Trading With and Against the Skew: A Framework
Implied volatility is not uniform across strikes and expirations. The options market routinely prices certain regions of the volatility surface higher than others, creating persistent distortions known collectively as the volatility skew. For traders who understand why these distortions exist and how to exploit them, skew trading represents one of the most repeatable, systematic edges available in options markets.
This article lays out the conceptual framework for skew trading, explains the two principal approaches (trading “with” the skew and trading “against” it), and provides concrete implementation guidance for building these positions.
Why the Skew Exists
Standard options pricing models like Black-Scholes assume a symmetric, log-normal distribution of returns. In reality, market participants do not behave symmetrically. Institutional hedgers consistently overpay for downside protection in equity markets, while speculative demand can inflate upside calls. These supply-and-demand imbalances create the skew.
The skew is therefore not a pricing error. It is a direct reflection of where the market perceives asymmetric risk. Out-of-the-money puts on equity indices, for instance, carry higher implied volatility than equidistant calls because investors are willing to pay a premium for tail-risk insurance. This excess demand relative to supply is what makes the skew tradeable.
Key insight: The skew reflects where the options market sees asymmetric risk. “Cheap” and “expensive” are always defined relative to a symmetric model like Black-Scholes. The real world simply isn’t symmetric.
Two Approaches to Skew Trading
1. Trading “With” the Skew
When a trader trades “with” the skew, he is aligning his position with the market’s existing view of where risk is concentrated. In practice, this means purchasing higher-implied-volatility options and selling lower-implied-volatility options.
Why would a rational trader buy options priced at a premium and sell those priced at a discount? Because his market forecast mirrors the consensus reflected in the skew. If the market is assigning elevated implied volatility to a particular strike or expiration, and the trader agrees that the underlying asset is more likely to move in that direction, he is effectively paying for exposure he believes is correctly priced, or even underpriced relative to the actual risk. He gives away theoretical edge because he believes realised outcomes will justify the premium.
The only hard requirement: the option you sell must carry a lower implied volatility than the option you purchase. Beyond that single rule, there is wide latitude in selecting strikes, expirations, and structures.
2. Trading “Against” the Skew
The opposite approach assumes the market is overreacting. If a trader forecasts a symmetric event, one where the underlying is roughly equally likely to move up or down by a given magnitude, he can sell the higher-implied-volatility options and buy the lower-implied-volatility options, capturing the spread between them.

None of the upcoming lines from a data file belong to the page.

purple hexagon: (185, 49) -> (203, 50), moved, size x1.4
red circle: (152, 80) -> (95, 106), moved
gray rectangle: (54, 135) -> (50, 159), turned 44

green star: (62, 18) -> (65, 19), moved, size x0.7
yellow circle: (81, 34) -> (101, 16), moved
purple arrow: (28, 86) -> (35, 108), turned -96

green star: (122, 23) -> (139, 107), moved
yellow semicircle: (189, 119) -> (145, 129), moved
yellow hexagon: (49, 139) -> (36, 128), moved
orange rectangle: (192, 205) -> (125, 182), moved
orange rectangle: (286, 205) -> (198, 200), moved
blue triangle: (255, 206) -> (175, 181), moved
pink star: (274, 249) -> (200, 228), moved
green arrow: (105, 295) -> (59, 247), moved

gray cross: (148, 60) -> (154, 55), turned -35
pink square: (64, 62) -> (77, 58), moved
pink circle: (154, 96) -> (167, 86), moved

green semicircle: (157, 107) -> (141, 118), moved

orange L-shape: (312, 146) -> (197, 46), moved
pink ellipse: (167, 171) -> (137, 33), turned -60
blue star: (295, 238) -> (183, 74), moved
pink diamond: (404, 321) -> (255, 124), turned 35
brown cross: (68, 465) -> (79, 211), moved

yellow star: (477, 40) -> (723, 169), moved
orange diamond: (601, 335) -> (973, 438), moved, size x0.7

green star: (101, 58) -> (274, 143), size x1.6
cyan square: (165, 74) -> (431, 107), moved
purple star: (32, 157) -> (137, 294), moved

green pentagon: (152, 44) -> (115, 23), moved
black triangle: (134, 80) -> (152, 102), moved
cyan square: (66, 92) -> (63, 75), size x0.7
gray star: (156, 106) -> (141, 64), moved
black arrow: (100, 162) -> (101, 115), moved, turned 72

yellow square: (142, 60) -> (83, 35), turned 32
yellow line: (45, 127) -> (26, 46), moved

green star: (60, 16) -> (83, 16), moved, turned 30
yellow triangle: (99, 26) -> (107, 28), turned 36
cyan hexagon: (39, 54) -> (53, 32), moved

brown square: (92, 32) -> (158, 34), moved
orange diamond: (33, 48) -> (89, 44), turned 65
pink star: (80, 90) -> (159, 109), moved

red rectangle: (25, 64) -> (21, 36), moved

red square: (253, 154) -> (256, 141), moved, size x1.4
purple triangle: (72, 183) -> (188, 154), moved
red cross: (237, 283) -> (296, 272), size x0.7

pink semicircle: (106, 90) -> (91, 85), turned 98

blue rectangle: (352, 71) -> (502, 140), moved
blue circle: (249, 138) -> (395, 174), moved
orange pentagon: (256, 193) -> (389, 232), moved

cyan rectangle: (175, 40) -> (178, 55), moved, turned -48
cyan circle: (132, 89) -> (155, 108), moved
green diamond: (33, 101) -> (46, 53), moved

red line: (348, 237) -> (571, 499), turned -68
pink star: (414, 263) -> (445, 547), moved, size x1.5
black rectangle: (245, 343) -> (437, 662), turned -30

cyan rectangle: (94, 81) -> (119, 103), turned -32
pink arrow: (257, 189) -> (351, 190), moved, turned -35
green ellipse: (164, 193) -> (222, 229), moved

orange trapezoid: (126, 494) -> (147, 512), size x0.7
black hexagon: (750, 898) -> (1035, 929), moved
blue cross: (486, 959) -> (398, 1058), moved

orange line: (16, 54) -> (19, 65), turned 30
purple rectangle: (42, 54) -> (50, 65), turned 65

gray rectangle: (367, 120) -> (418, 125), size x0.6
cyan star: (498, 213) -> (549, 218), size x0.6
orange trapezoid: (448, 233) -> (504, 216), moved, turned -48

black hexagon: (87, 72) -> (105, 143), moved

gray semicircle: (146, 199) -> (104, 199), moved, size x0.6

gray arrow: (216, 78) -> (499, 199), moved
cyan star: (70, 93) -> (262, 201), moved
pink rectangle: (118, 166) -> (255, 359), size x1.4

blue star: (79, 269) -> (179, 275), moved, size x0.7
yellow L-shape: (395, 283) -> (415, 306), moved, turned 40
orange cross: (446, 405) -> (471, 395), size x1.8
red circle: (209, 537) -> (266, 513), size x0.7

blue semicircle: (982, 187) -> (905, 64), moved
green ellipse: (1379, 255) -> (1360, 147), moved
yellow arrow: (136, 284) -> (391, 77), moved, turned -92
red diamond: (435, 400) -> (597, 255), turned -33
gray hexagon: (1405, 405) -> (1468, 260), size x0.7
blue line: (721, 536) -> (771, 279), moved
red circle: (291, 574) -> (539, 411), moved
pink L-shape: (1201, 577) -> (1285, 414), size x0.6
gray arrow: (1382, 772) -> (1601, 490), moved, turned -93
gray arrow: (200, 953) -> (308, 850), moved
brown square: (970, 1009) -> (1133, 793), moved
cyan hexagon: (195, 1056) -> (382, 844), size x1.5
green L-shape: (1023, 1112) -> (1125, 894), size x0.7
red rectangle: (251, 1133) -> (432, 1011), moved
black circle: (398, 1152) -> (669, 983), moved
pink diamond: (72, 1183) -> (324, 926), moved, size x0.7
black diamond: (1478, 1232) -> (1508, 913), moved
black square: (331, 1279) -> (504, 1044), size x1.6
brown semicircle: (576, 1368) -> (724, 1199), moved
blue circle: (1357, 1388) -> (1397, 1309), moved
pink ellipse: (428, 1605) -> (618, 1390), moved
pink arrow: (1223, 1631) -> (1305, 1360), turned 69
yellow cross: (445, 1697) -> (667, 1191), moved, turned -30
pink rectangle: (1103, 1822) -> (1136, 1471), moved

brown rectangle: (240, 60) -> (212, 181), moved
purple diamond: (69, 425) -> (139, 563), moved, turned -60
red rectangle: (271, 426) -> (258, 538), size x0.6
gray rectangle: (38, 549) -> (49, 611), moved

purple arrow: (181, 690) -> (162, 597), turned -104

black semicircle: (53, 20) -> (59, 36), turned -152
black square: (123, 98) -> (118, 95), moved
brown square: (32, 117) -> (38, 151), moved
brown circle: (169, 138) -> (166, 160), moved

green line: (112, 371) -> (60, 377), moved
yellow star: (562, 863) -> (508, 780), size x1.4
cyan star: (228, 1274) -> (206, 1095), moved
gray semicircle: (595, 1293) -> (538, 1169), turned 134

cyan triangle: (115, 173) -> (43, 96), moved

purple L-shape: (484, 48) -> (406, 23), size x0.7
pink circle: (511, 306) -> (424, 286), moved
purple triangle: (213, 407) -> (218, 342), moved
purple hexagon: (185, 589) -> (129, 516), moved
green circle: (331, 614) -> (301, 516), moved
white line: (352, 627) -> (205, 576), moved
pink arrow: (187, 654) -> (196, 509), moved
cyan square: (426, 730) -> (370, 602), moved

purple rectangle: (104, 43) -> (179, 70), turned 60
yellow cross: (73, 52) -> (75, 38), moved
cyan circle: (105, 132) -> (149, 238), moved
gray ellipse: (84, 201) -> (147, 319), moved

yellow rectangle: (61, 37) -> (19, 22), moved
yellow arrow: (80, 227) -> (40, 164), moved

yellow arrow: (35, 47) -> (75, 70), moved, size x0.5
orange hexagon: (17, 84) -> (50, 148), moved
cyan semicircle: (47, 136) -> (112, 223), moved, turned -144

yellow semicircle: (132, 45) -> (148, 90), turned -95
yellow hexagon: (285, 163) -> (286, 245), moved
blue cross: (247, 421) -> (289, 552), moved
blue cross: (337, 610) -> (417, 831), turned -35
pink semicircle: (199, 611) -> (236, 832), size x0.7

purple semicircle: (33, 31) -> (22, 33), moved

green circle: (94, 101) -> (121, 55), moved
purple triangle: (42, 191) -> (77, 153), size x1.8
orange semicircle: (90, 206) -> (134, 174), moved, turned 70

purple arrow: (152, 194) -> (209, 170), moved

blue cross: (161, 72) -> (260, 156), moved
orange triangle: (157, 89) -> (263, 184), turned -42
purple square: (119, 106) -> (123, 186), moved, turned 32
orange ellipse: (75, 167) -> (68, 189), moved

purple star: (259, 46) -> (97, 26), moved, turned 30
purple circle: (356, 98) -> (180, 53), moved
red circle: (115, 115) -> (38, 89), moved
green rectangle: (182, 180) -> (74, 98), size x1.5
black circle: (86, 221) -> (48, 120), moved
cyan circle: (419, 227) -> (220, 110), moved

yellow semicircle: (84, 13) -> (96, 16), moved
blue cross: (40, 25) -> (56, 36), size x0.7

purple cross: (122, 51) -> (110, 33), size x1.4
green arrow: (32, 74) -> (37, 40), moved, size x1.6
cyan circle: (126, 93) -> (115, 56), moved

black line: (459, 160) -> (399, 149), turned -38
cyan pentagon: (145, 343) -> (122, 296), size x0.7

Trading against the skew is fundamentally a reversion-to-the-mean strategy. The trader is implementing a position that benefits from a more normalised trading scenario, where realised moves are closer to symmetrical than the options market currently implies. Because the symmetric Black-Scholes model is the benchmark, the “expensive” options he sells and the “cheap” options he buys give him positive theoretical edge from the outset.
The risk, of course, is that the skew exists for a reason. If the market is right about the asymmetry, the trader’s position will suffer.
Concrete Example: The Calendar Spread as a Skew Trade
Calendar spreads illustrate how skew trading works across the time dimension rather than just the strike dimension.
If a trader believes the market will remain calm in the near term but expects volatility to increase over the coming months, he can implement a long calendar position, selling the shorter-dated option and buying the longer-dated option. This qualifies as trading “with” the skew when the shorter-dated options are priced at materially lower implied volatility than the longer-dated options.
The trader is buying the richer part of the term structure and selling the cheaper part, aligning with the market’s view that future uncertainty exceeds near-term uncertainty. This is a non-directional, pure volatility position. The trader profits not from the underlying moving up or down, but from the relative behaviour of implied volatility across expirations.